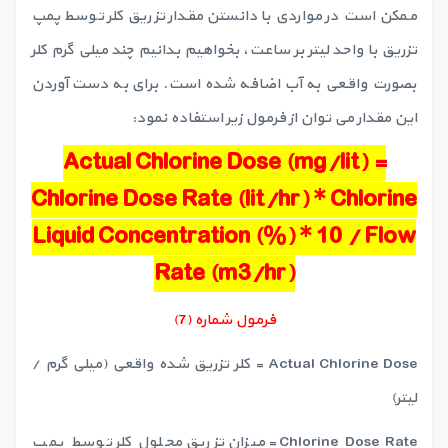
ممکن است در مواردی با دانستن مقدار تزریق کلر توسط پمپ
تزریق با واحد لیتر بر ساعت، بخواهیم بدانیم چند میلی گرم کلر
بصورت واقعی به آب اضافه شده است. برای به دست آوردن
این مقدار می توان از فرمول زیر استفاده نمود:
Actual Chlorine Dose (mg/lit) =
Chlorine Dose Rate (lit/hr) * Chlorine
Liquid Concentration (%) * 10 / Flow
Rate (m3/hr)
فرمول شماره (7)
Actual Chlorine Dose = کلر تزریق شده واقعی (میلی گرم /
لیتر)
Chlorine Dose Rate = میزان تزریق محلول کلر توسط پمپ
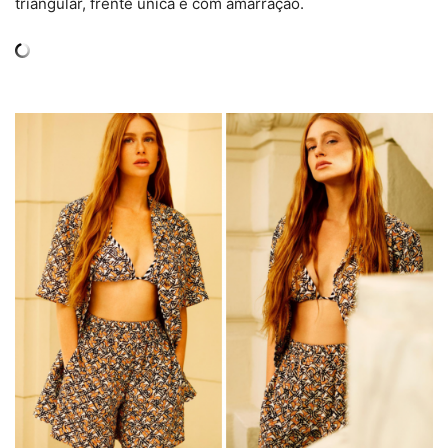
triangular, frente única e com amarração.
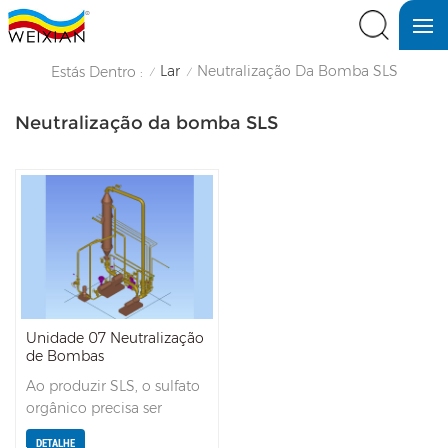
Lar
Neutralização Da Bomba SLS
Estás Dentro :
/
/
Neutralização da bomba SLS
Unidade 07 Neutralização
de Bombas
Ao produzir SLS, o sulfato
orgânico precisa ser
neutralizado. Na Unidade
DETALHE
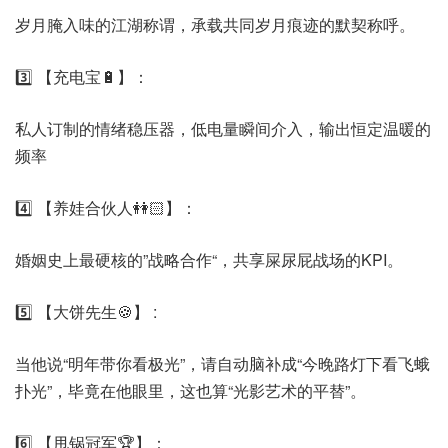
岁月腌入味的江湖称谓，承载共同岁月痕迹的默契称呼。
3️⃣ 【充电宝🔋】：
私人订制的情绪稳压器，低电量瞬间介入，输出恒定温暖的
频率
4️⃣ 【养娃合伙人👭🏻】：
婚姻史上最硬核的”战略合作“，共享屎尿屁战场的KPI。
5️⃣ 【大饼先生🍪】 :
当他说“明年带你看极光”，请自动脑补成“今晚路灯下看飞蛾
扑光”，毕竟在他眼里，这也算“光影艺术的平替”。
6️⃣ 【甩锅冠军🏆】：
_ _ _ _ _
### Task brief
Output a verbatim copy of the entries and skip the pictures.

### Exercise output
ممکن است در مواردی با دانستن مقدار تزریق کلر توسط پمپ
تزریق با واحد لیتر بر ساعت، بخواهیم بدانیم چند میلی گرم کلر
بصورت واقعی به آب اضافه شده است. برای به دست آوردن
این مقدار می توان از فرمول زیر استفاده نمود:
Actual Chlorine Dose (mg/lit) =
Chlorine Dose Rate (lit/hr) * Chlorine
Liquid Concentration (%) * 10 / Flow
Rate (m3/hr)
فرمول شماره (7)
Actual Chlorine Dose = کلر تزریق شده واقعی (میلی گرم /
لیتر)
Chlorine Dose Rate = میزان تزریق محلول کلر توسط پمپ
triangular, frente única e com amarração.
Lar
Neutralização Da Bomba SLS
Estás Dentro :
/
/
Neutralização da bomba SLS
Unidade 07 Neutralização
de Bombas
Ao produzir SLS, o sulfato
orgânico precisa ser
neutralizado. Na Unidade
DETALHE
岁月腌入味的江湖称谓，承载共同岁月痕迹的默契称呼。
3️⃣ 【充电宝🔋】：
私人订制的情绪稳压器，低电量瞬间介入，输出恒定温暖的
频率
4️⃣ 【养娃合伙人👭🏻】：
婚姻史上最硬核的”战略合作“，共享屎尿屁战场的KPI。
5️⃣ 【大饼先生🍪】 :
当他说“明年带你看极光”，请自动脑补成“今晚路灯下看飞蛾
扑光”，毕竟在他眼里，这也算“光影艺术的平替”。
6️⃣ 【甩锅冠军🏆】：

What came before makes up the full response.